Now it’s certainly the case that Democrats and liberals have made mistakes over the years. The conservative critique of welfare policy in the 1980s had a considerable amount of merit, and the welfare-rights movements of the left were horribly self-marginalizing and self-defeating. So welfare certainly created a dependency problem, and for some families (though far fewer since Clinton enacted the overhaul), it still does. But that’s one policy.I comment
On welfare and welfare reform, I note that the rate of deep poverty (less than half the poverty line) repeatedly set new records recently. The costs of welfare reform have been huge. The case that old welfare created dependency is I think weak even though it is widely accepted.

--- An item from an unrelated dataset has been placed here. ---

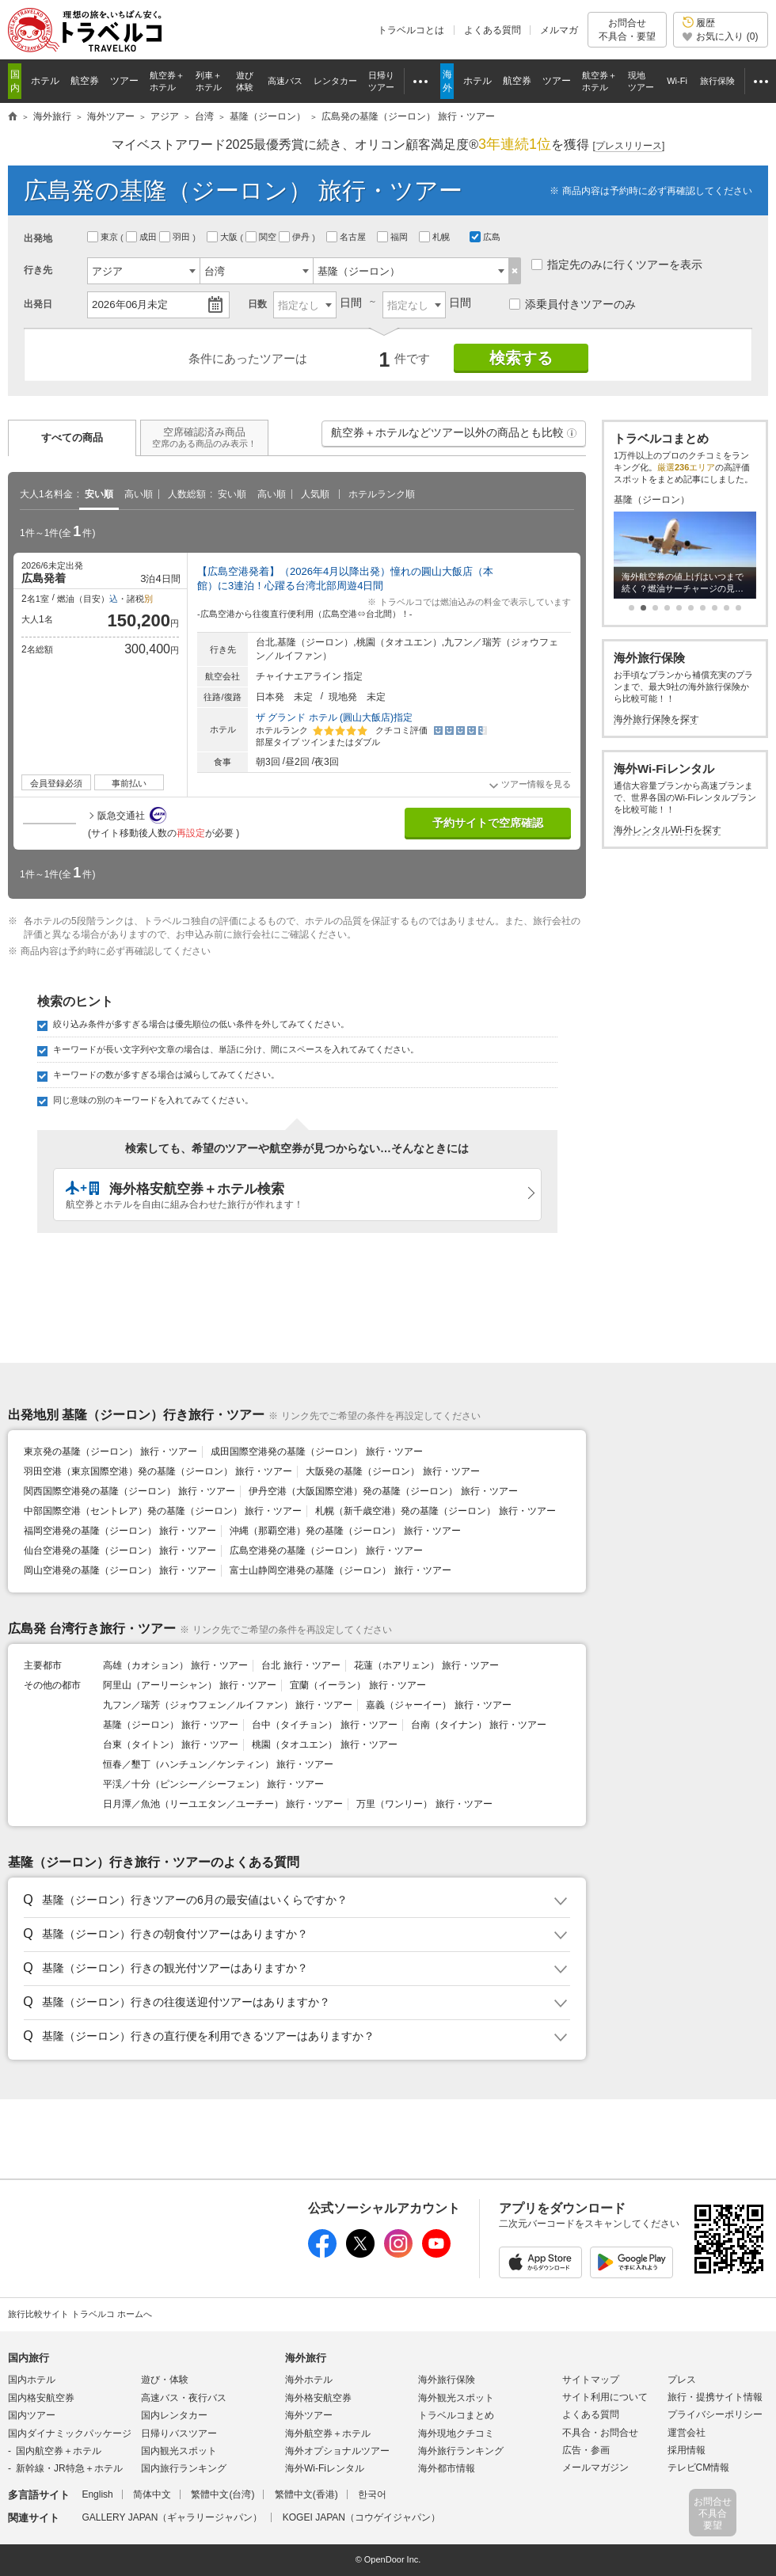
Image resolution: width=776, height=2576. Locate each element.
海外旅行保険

There is very strong quasi experimental evidence that access to food stamps caused higher female high school graduation rates and reduced a reasonable index of dependency http://angrybearblog.com/2013/12/food-stamps-obesity-and-dependency.html
What was particularly bad about AFDC ? By the way, do you know that V "Concerned that some states were promoting family break-ups by limiting cash assistance to only single-parent families, Congress passed the Family Support Act of 1988, which required all states to provide assistance to intact families through the AFDC Unemployed Parent program (AFDC-UP)."http://www.urban.org/publications/407401.html
"The major empirical finding is that contrary to the hopes of Congress, a state's provision of a UP program is not found to encourage two-parent families." http://onlinelibrary.wiley.com/doi/10.2307/3325430/abstract That's about as close as one can get to a convincing test of a plausible argument for why AFDC might have effects opposite the documented effects of food stamps.